A normal X-ray image is a familiar sight—depending on the exposure, an X-rayed person typically appears only as a skeleton. This is because the X-rays used in those machines penetrate the skin and can only scatter off of the larger atoms in bones.

Unlike a medical X-ray, the TSA X-ray machines are a sci-fi fan's dream: they are lower-energy beams that can only penetrate clothing and the topmost layers of skin. This provides TSA agents with a view that would expose any explosives concealed by clothing. But according to the UCSF professors, the low-energy rays do a "Compton scatter" off tissue layers just under the skin, rather than the bone, possibly exposing some vital areas and leaving the tissues at risk of mutation.

When an X-ray Compton scatters, it doesn't shift an electron to a higher energy level; instead, it hits the electron hard enough to dislodge it from its atom. The authors note that this process is "likely breaking bonds," which could cause mutations in cells and raise the risk of cancer.

Because the X-rays only make it just under the skin's surface, the total volume of tissue responsible for absorbing the radiation is fairly small. The professors point out that many body parts that are particularly susceptible to cancer are just under the surface, such as breast tissue and testicles. They are also concerned with those over 65, as well as children, being exposed to the X-rays.

The professors pointed to a number of other issues, including the possibility that TSA agents may scan certain areas more slowly (for example, the groin, to prevent another "underwear bomber" incident like the one in December 2009), exposing that area to even more radiation. But the letter never explicitly accuses the machines of being dangerous; rather, the professors encourage Dr. Holdren to pursue testing to make sure that the casual use of these X-rays is safe.

Dr. Holdren passed the letter on to the Food and Drug Administration for review. But, in the FDA's response, the agency gave the issues little more than a data-driven brush off. They cite five studies in response to the professors' request for independent verification of the safety of these X-rays; however, three are more than a decade old, and none of them deal specifically with the low-energy X-rays the professors are concerned about. The letter also doesn't mention the FDA's own classification of X-rays as carcinogens in 2005.

The letter concludes that "the potential health risks from a full-body screening with a general-use X-ray security system are minuscule." But the increased surface area and volume of absorption area, plus the frequency with which many people travel, suggests that this use at least bears further scrutiny. US pilots' associations have also encouraged their members to opt for the pat-down in the meantime.

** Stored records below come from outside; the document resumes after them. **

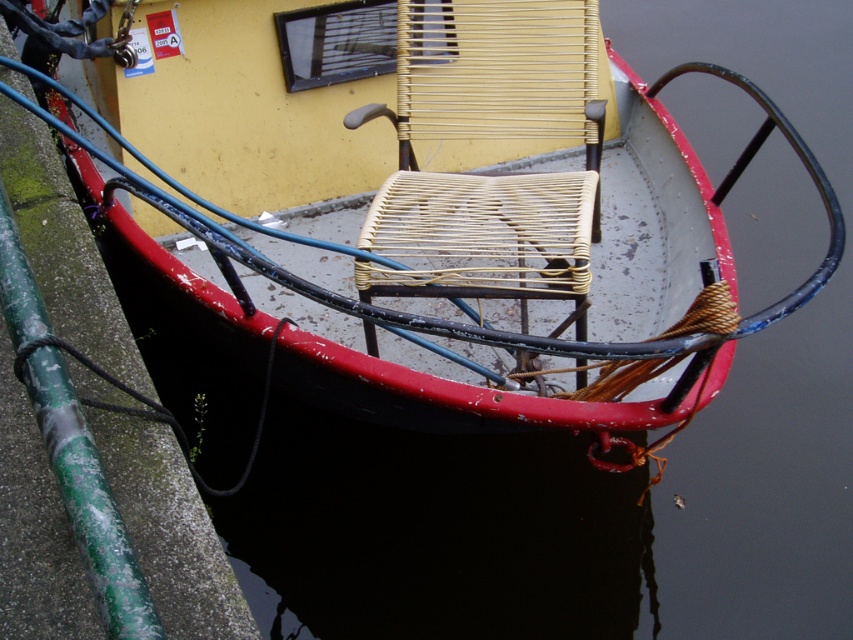 You are standing at the edge of the dock and want to board the rusty metal boat at center. Based on its position, which direction should you walk to reach it?

The rusty metal boat at center is located at point coordinates, so you should walk towards the center of the dock to reach it.

You are standing at the boat and looking towards the dock. Which of the two points, point (584, 339) or point (422, 100), is closer to you?

Point (584, 339) is closer to the viewer than point (422, 100).

You are trying to place a small potted plant between the rusty metal boat at center and the woven wicker chair at center. The plant requires at least 10 inches of space to grow properly. Based on the scene, will there be enough space between them?

The rusty metal boat at center is 7.50 inches away from the woven wicker chair at center. Since the required space for the plant is 10 inches, there isn not enough space between them to accommodate the plant properly. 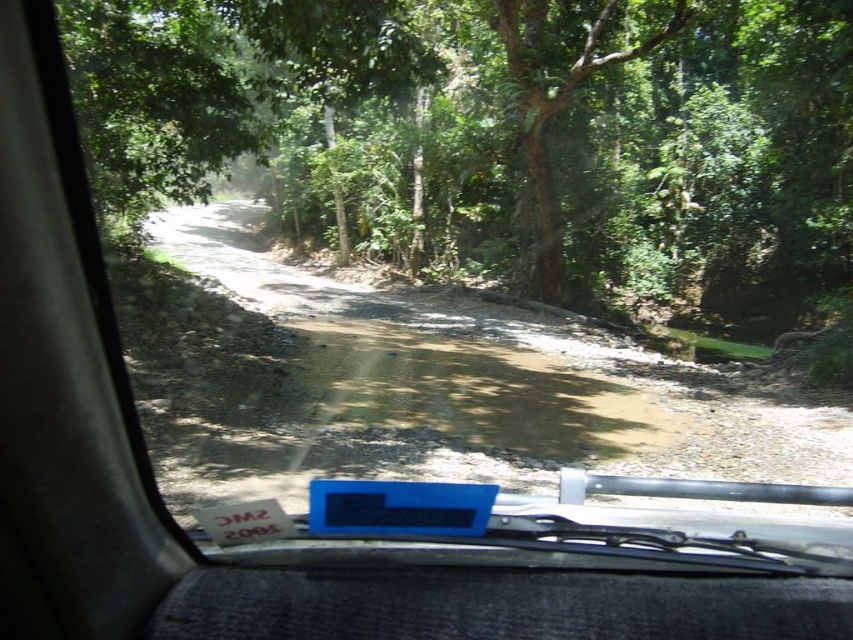 You are driving a car and notice a green leafy tree at center through the windshield. Based on its position on the windshield, can you determine if the tree is directly ahead of the car or slightly to one side?

The green leafy tree at center is located at point coordinates approximately 0.209 on the x and 0.589 on the y axis. Since the coordinates are near the center of the windshield, the tree is likely directly ahead of the car.

You are driving a car and want to know if you can see the green leafy tree at center through the windshield without looking away from the brown gravel dirt track at center. Based on their positions, can you see both at the same time?

The green leafy tree at center is further to the viewer than brown gravel dirt track at center, so yes, you can see both the green leafy tree at center and the brown gravel dirt track at center at the same time through the windshield.

In the scene shown: You are driving a car and notice two objects in front of you through the windshield. You need to determine which one is wider. Which object is wider between the green leafy tree at center and the brown gravel dirt track at center?

The green leafy tree at center is wider than the brown gravel dirt track at center according to the description. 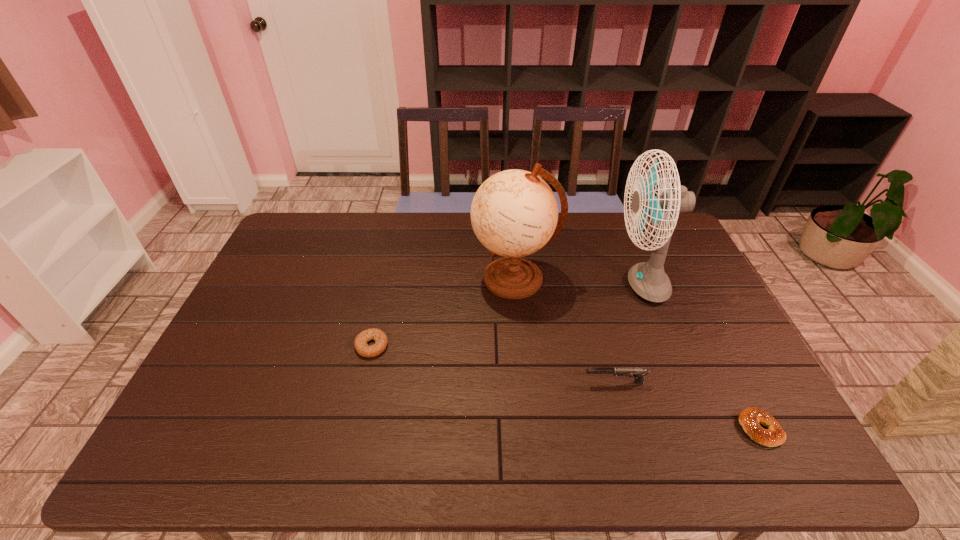 This screenshot has height=540, width=960. I want to click on fan, so click(648, 279).

Find the location of a particular element. The height and width of the screenshot is (540, 960). globe is located at coordinates (514, 213).

Where is `the third shortest object`? This screenshot has width=960, height=540. the third shortest object is located at coordinates (638, 373).

Find the location of a particular element. The width and height of the screenshot is (960, 540). gun is located at coordinates (638, 373).

Find the location of a particular element. This screenshot has width=960, height=540. the left bagel is located at coordinates point(380,338).

Where is `the leftmost object`? The image size is (960, 540). the leftmost object is located at coordinates (380, 338).

At what (x,y) coordinates should I click in order to perform the action: click on the rightmost object. Please return your answer as a coordinate pair (x, y). Image resolution: width=960 pixels, height=540 pixels. Looking at the image, I should click on (749, 418).

The width and height of the screenshot is (960, 540). Identify the location of the nearer bagel. (749, 418).

You are a GUI agent. You are given a task and a screenshot of the screen. Output one action in this format:
    pyautogui.click(x=<x>, y=<y>)
    Task: Click on the vacant region located on the front-facing side of the fan
    This screenshot has height=540, width=960.
    Given the screenshot: What is the action you would take?
    pyautogui.click(x=526, y=285)

At what (x,y) coordinates should I click in order to perform the action: click on vacant area located 0.300m on the front-facing side of the fan. Please return your answer as a coordinate pair (x, y). Looking at the image, I should click on (519, 285). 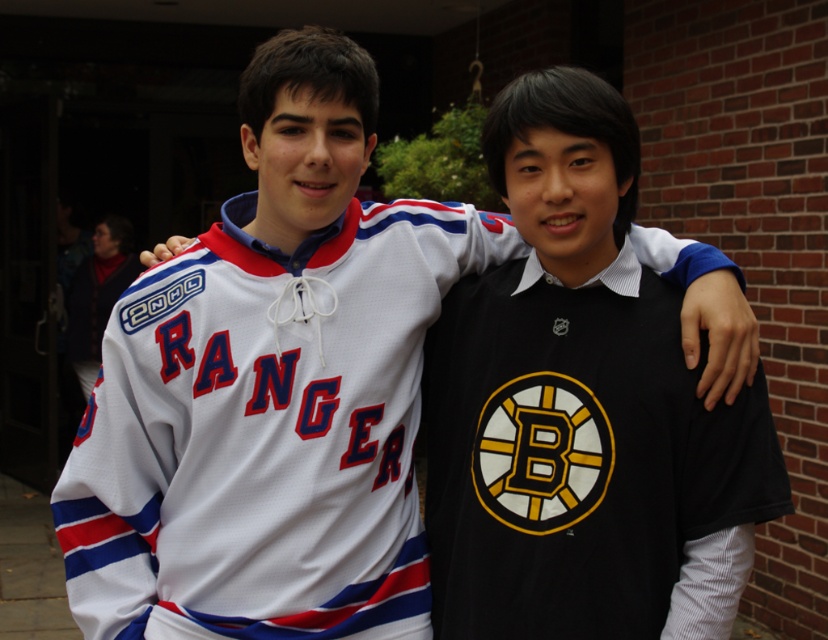 Question: Among these objects, which one is nearest to the camera?

Choices:
 (A) black jersey at center
 (B) white jersey at center

Answer: (A)

Question: Does black jersey at center appear on the left side of white jersey at center?

Choices:
 (A) no
 (B) yes

Answer: (A)

Question: Does black jersey at center appear on the right side of white jersey at center?

Choices:
 (A) no
 (B) yes

Answer: (B)

Question: Which object appears closest to the camera in this image?

Choices:
 (A) black jersey at center
 (B) white jersey at center

Answer: (A)

Question: Is black jersey at center to the right of white jersey at center from the viewer's perspective?

Choices:
 (A) yes
 (B) no

Answer: (A) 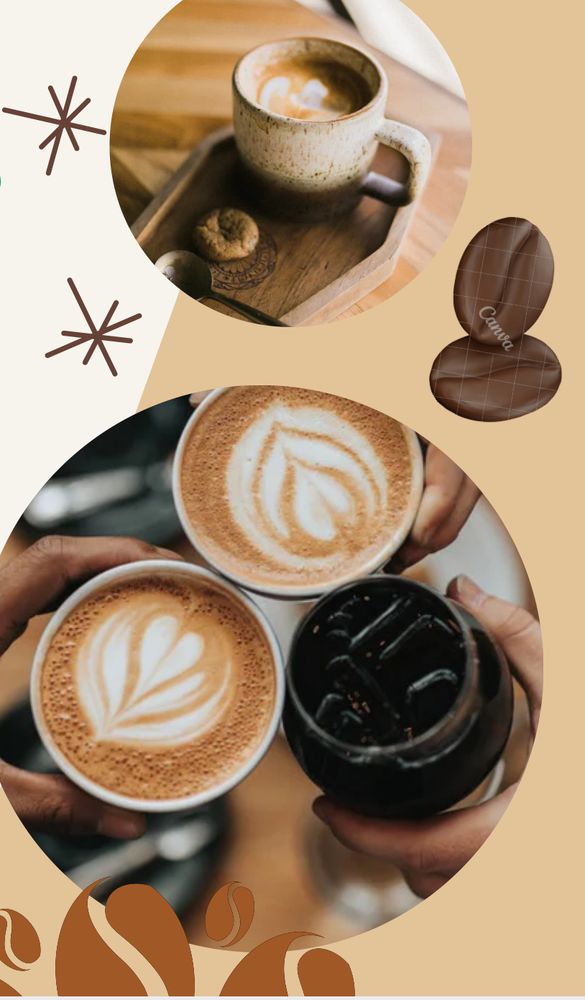 Where is `cups and jars`? The height and width of the screenshot is (1000, 585). cups and jars is located at coordinates (147, 562), (280, 591), (281, 118), (459, 616). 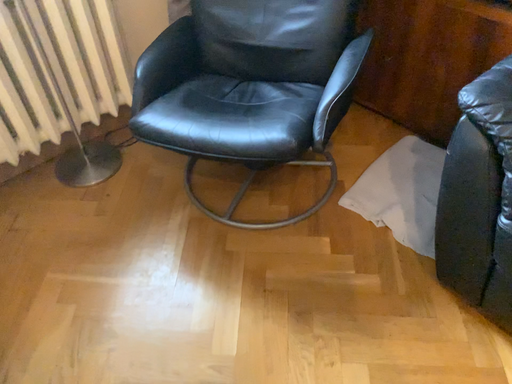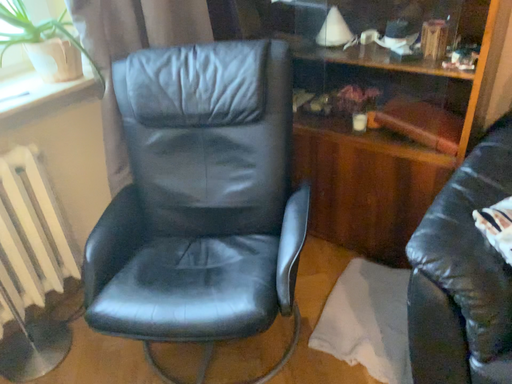 Question: How did the camera likely rotate when shooting the video?

Choices:
 (A) rotated downward
 (B) rotated upward

Answer: (B) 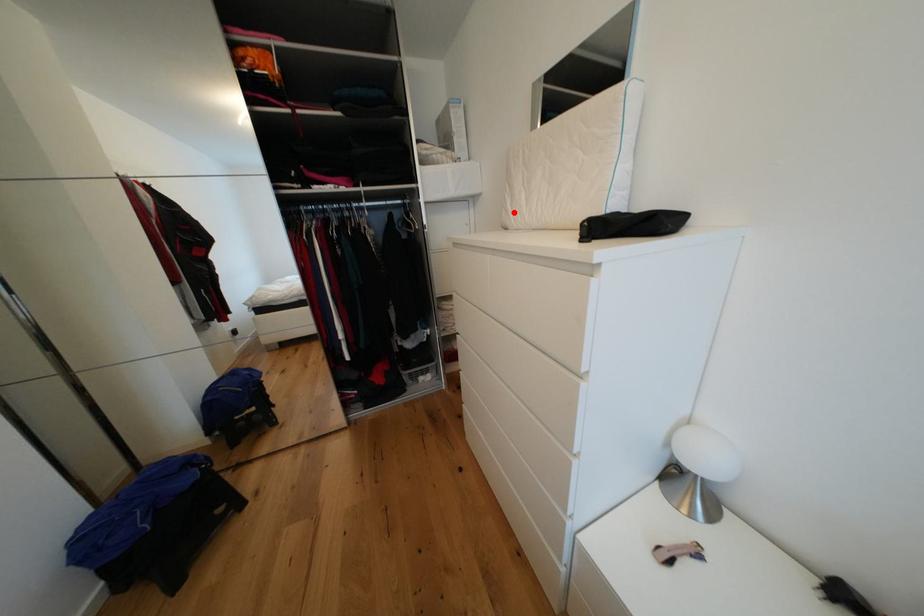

Of course, these pat-downs have recently become rather invasive, so now travelers must choose between a little irradiation and being felt up by a non-doctor.

However, the TSA does have a potential solution in hand. Of the 68 airports scanning for explosives, 30 are using millimeter-wave scanners that don't use X-rays at all; they hit the surface of the body with safer radio waves. If the TSA committed to using only this type of equipment, it could avoid the safety concerns regarding the X-ray full body scanners completely.